*Task details*
Look below for the line that contains "and Best Priority", then copy it and each following line exactly, through and including the line that contains "capacity....".

---------- Records provided ----------

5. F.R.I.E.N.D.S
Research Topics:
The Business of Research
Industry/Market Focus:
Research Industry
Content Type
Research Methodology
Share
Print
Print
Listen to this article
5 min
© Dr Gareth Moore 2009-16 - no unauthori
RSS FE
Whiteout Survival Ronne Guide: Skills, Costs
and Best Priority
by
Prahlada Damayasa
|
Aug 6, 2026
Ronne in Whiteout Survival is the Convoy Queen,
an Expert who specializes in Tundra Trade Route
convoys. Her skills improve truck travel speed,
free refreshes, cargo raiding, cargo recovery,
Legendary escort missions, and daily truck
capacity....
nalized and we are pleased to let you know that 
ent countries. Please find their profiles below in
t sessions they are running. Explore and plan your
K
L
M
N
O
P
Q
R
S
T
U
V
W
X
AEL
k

----------

*Task result*
and Best Priority
by
Prahlada Damayasa
|
Aug 6, 2026
Ronne in Whiteout Survival is the Convoy Queen,
an Expert who specializes in Tundra Trade Route
convoys. Her skills improve truck travel speed,
free refreshes, cargo raiding, cargo recovery,
Legendary escort missions, and daily truck
capacity....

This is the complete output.